Walhi Executive Director Zenzi Suhadi said that the mandate they are referring to is the management of natural resources (SDA) aimed at generating the greatest possible prosperity and welfare for the ordinary people.
"We ask the government as quickly implement the mandate of the UUD 1945 especially in relation to the management of SDA for the greatest possible welfare of the ordinary people. The way to do this is adopting corrective policy measures", said Suhadi.
Migrant Care, a NGOs concerned with migrant worker issues, is asking the government to obey the Constitutional Court ruling.
Migrant Care Executive Director Wahyu Susilo said that they do not want the two years given to the government by the Constitutional Court to revise the law be used to maintain the status quo. He is calling on the government to immediately carry out revisions to the law.
The National Human Rights Commission (Komnas HAM) meanwhile is asking that lawmakers involve the public in revising the law.
Komnas HAM Commissioner Choirul Anam explained that the government and the DPR should ensure public participation in the process of revising the Jobs Law in accordance with the Constitutional Court's ruling.
This participation, according to Anam, must be substantial and not come from just one group.

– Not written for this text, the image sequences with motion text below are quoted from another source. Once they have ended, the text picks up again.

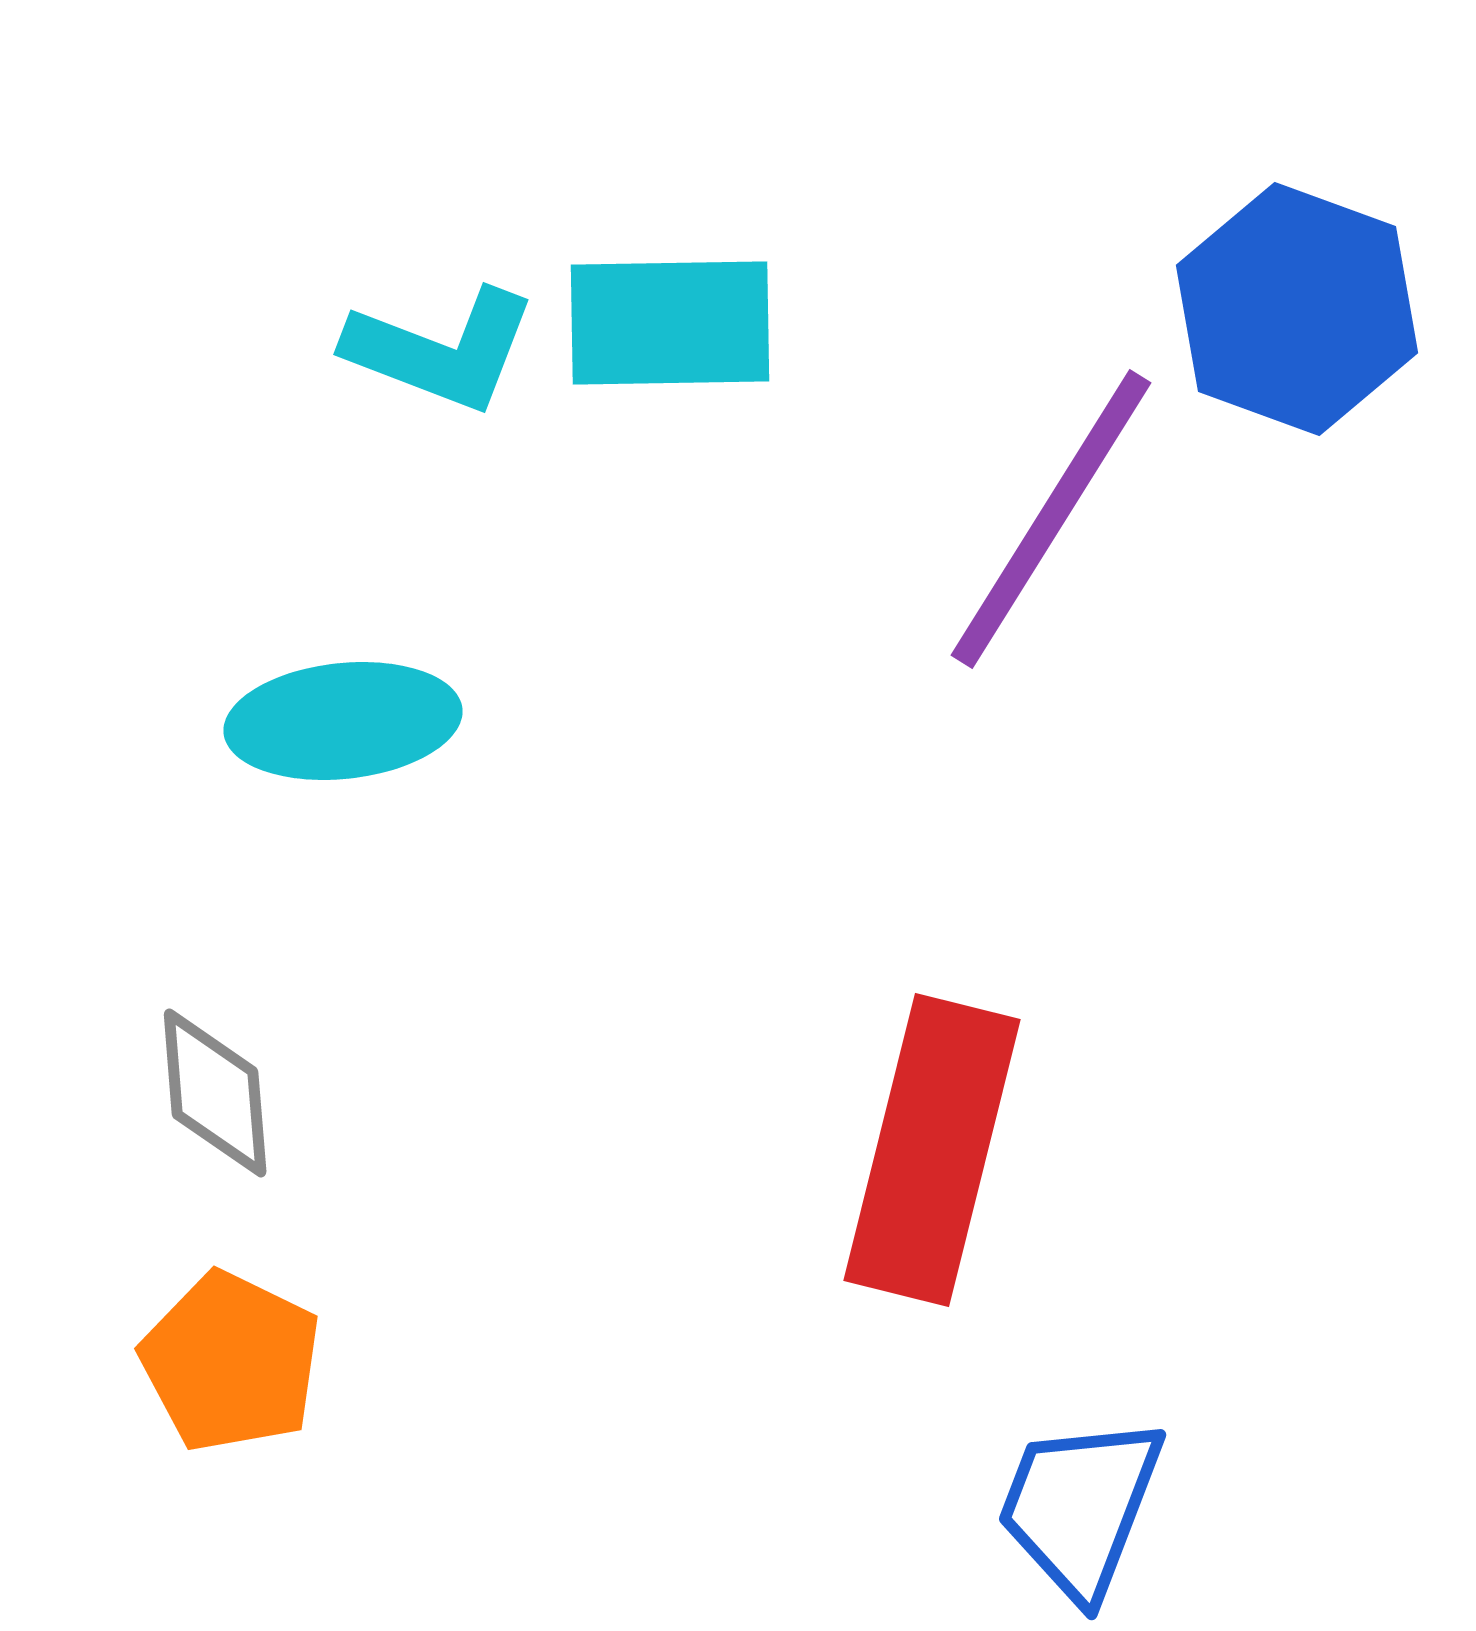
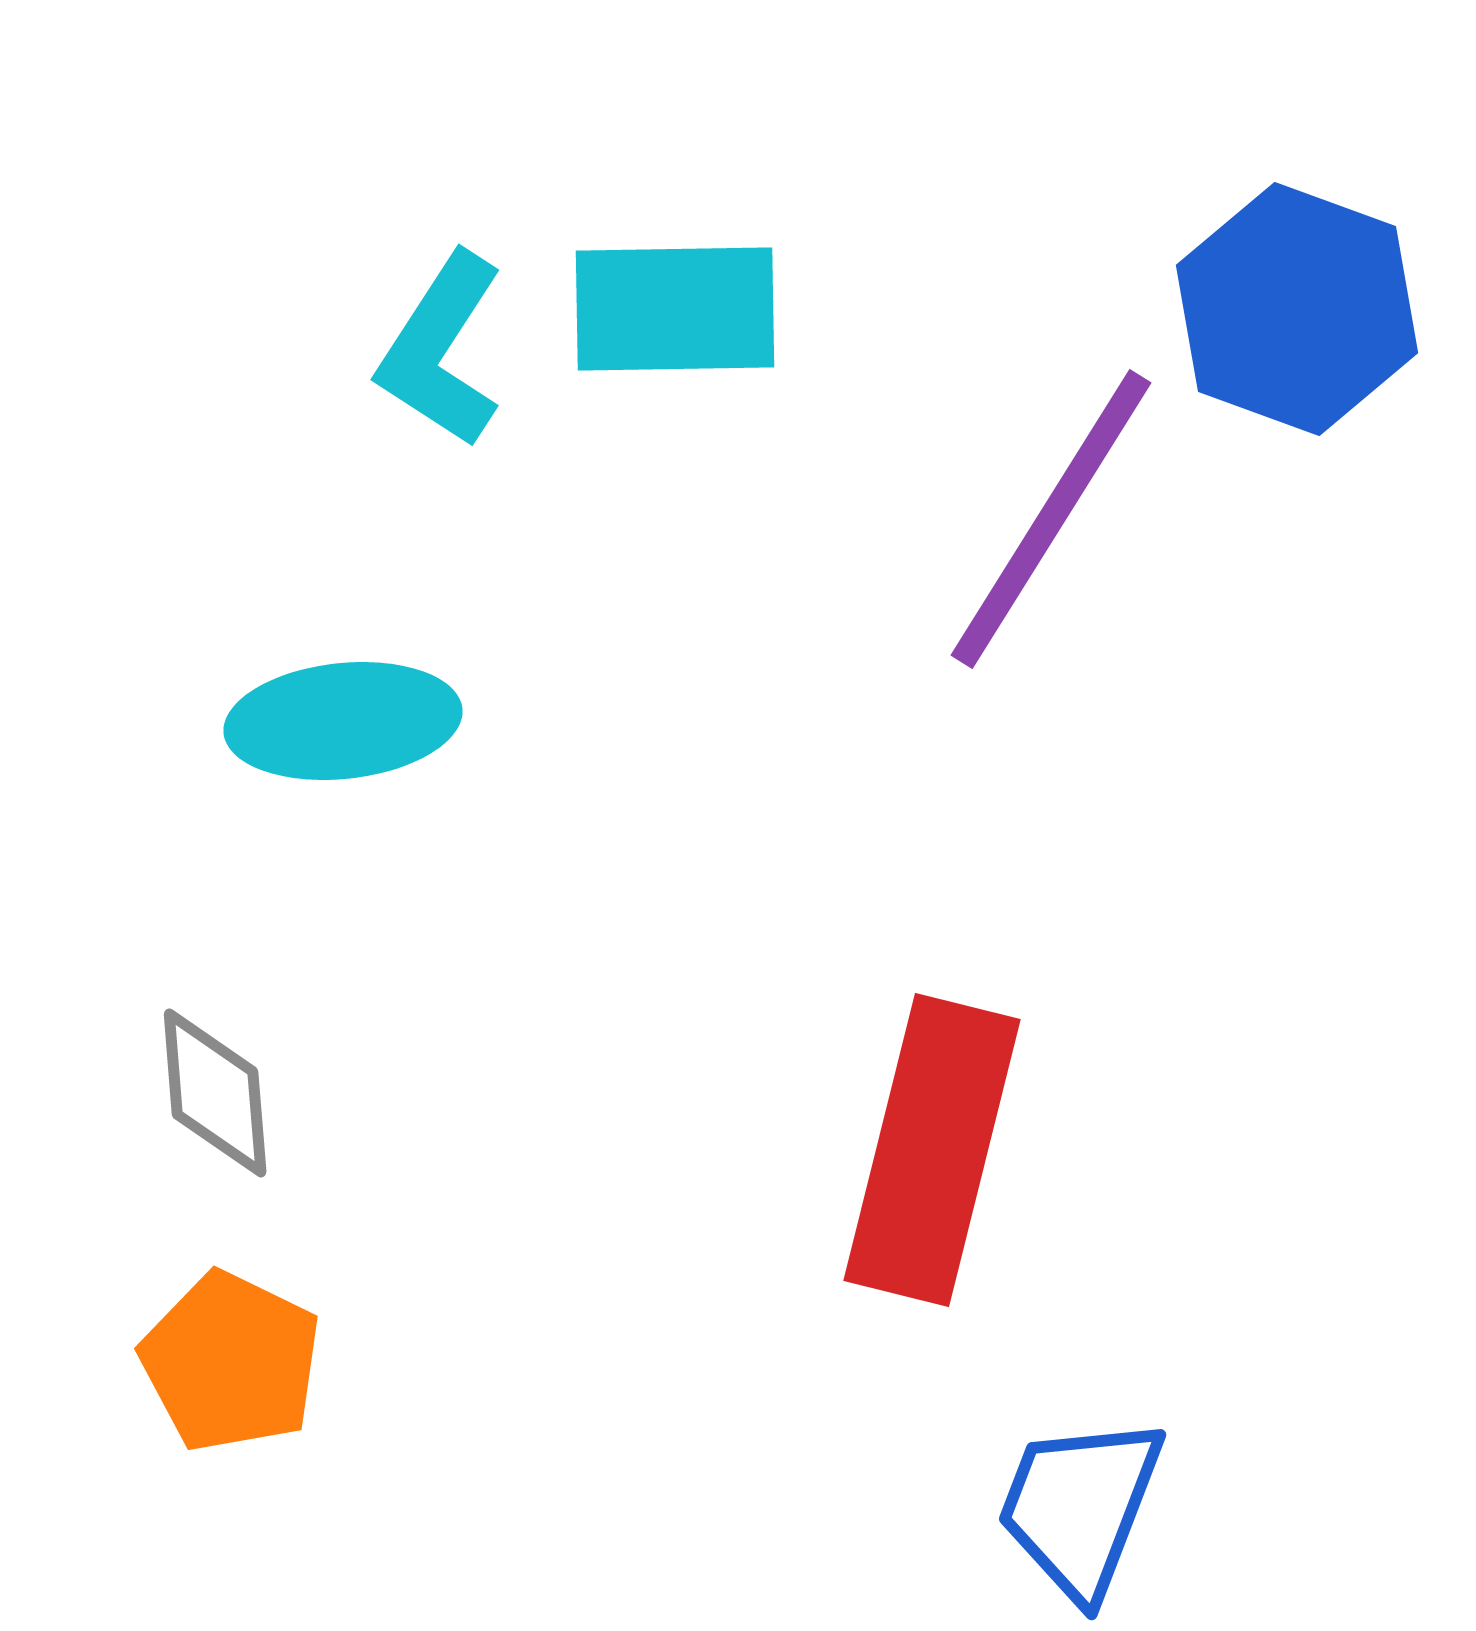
cyan rectangle: moved 5 px right, 14 px up
cyan L-shape: rotated 102 degrees clockwise
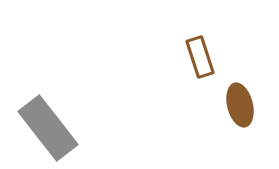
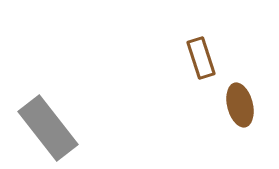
brown rectangle: moved 1 px right, 1 px down
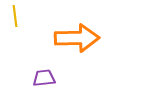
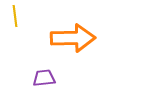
orange arrow: moved 4 px left
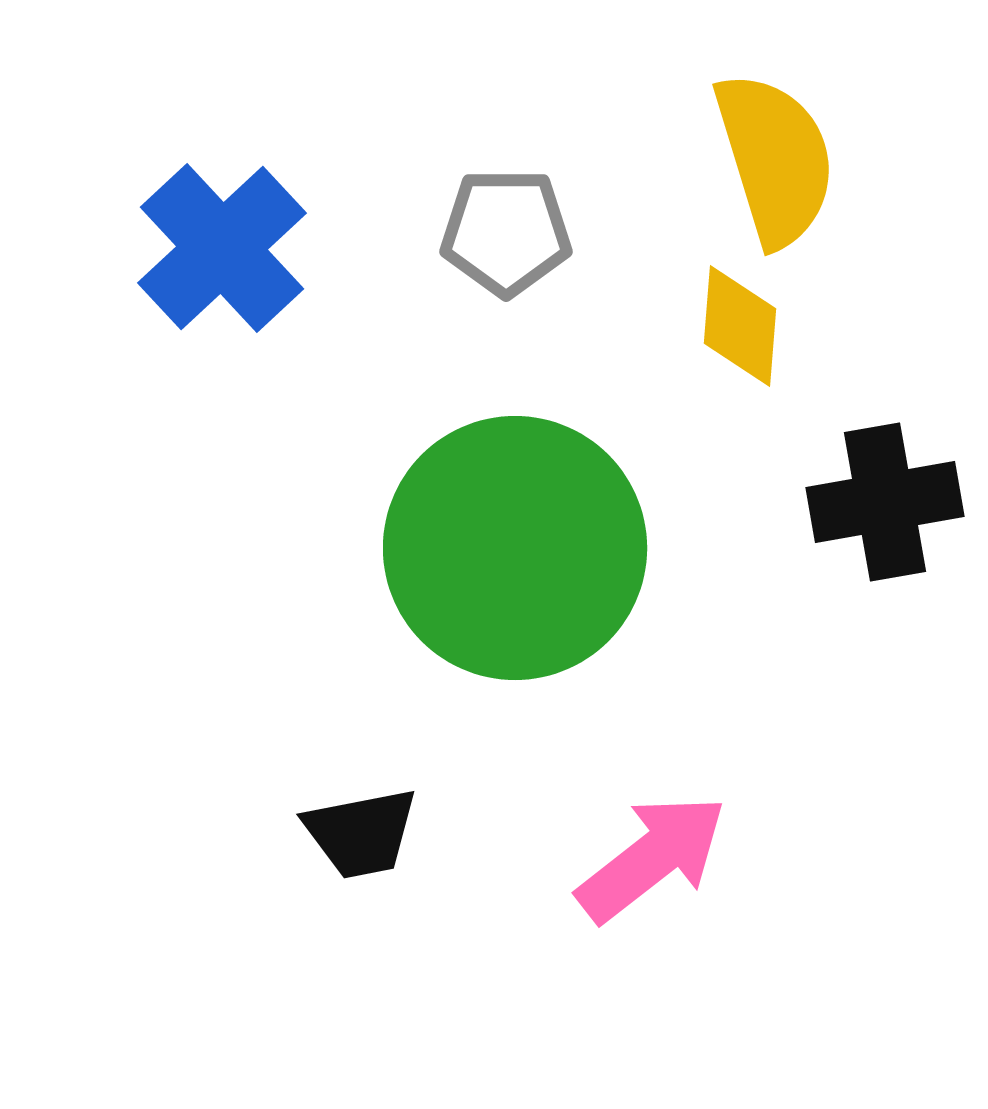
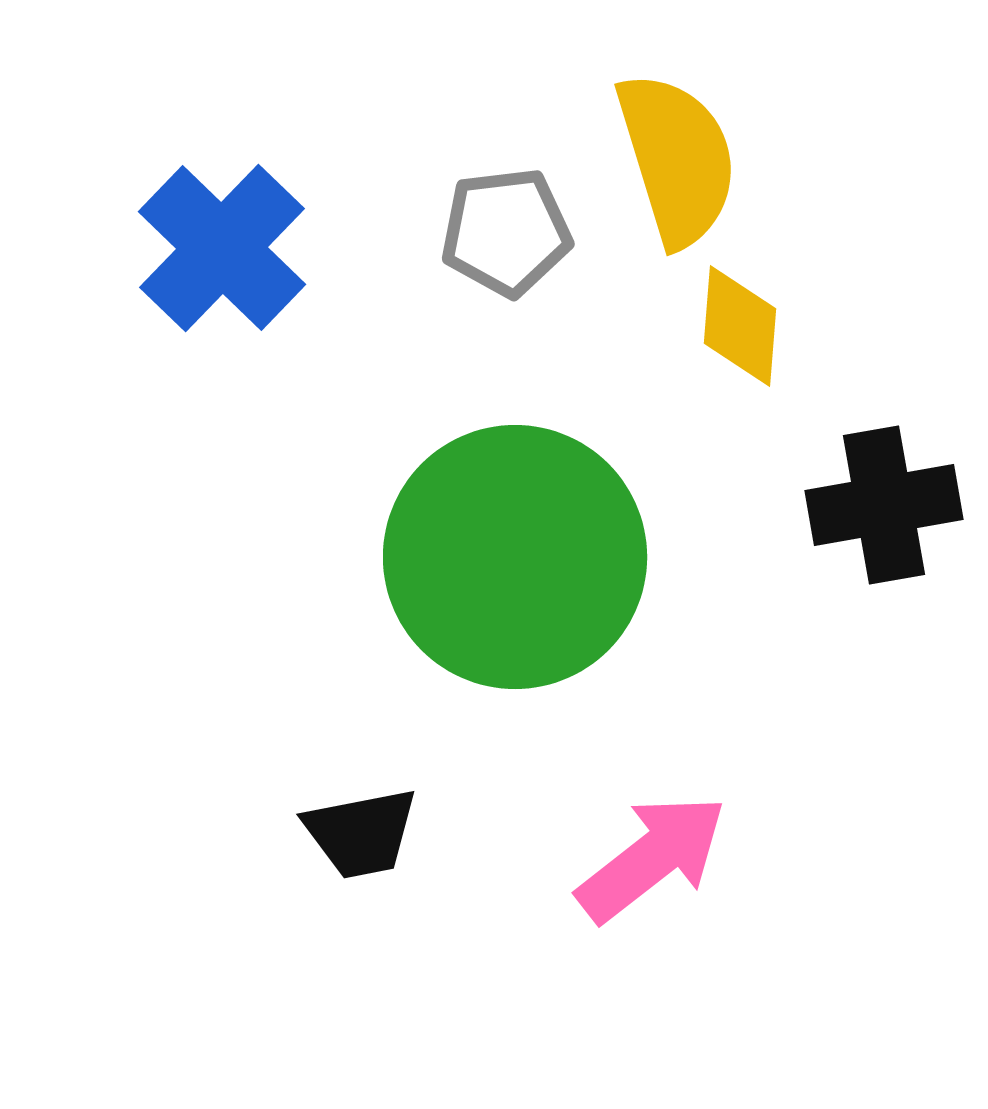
yellow semicircle: moved 98 px left
gray pentagon: rotated 7 degrees counterclockwise
blue cross: rotated 3 degrees counterclockwise
black cross: moved 1 px left, 3 px down
green circle: moved 9 px down
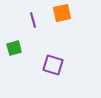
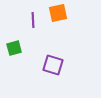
orange square: moved 4 px left
purple line: rotated 14 degrees clockwise
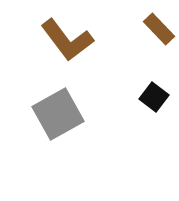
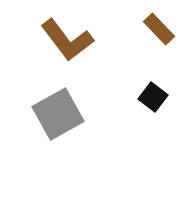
black square: moved 1 px left
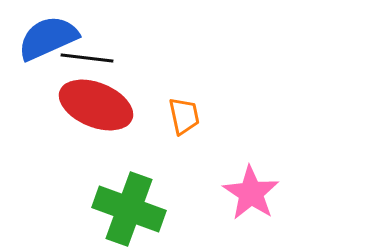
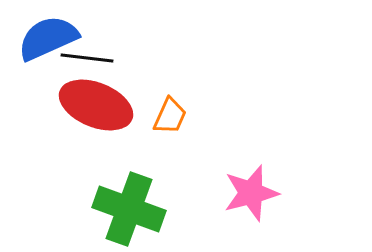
orange trapezoid: moved 14 px left; rotated 36 degrees clockwise
pink star: rotated 24 degrees clockwise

"The heart of what must be done (by the government) over the next two years is participation. Participation which is substantial", said Anam following an event titled "Performance Evaluation of Komnas HAM Complaints and Case Handling" on Friday November 26.
Anam explained that at the very least the government must use the plaintiff's notes on the Jobs Law in the revision process. Not instead inviting parties which agree with the government's proposals. According to Anam, the previous lawmaking process did not side with the interests of the people.
"Now, the ordinary people, who should be the beneficiaries of development feel that the design which exists within the Omnibus' (Jobs Law) policies don't side with their interests", he explained.
Anam added that the Constitutional Court's ruling that the Jobs Law be revised could give the government time to reflect on the interests that the law represents. The government must ensure that the policies it formulates do not harm the society.
"Not formulating [legislation] by themselves, while other people [the public] have to wait", he added.
Government to follow ruling
Coordinating Minister for the Economy Airlangga Hartarto meanwhile said that the government respects and will implement the Constitutional Court's ruling to the best of its ability. Including the order not to issue new strategic regulations until the Jobs Law has been revised.
"The government will follow up the MK's ruling by preparing revisions to the law and implementing as best as possible the MK's other directives as referred to in the MK's ruling", said Hartarto following the Constitutional Court's ruling on Thursday November 25. (ryn, cfd/kid)
[Translated by James Balowski. The original title of the article was "Ramai-ramai Kritik Putusan MK soal UU Ciptaker".]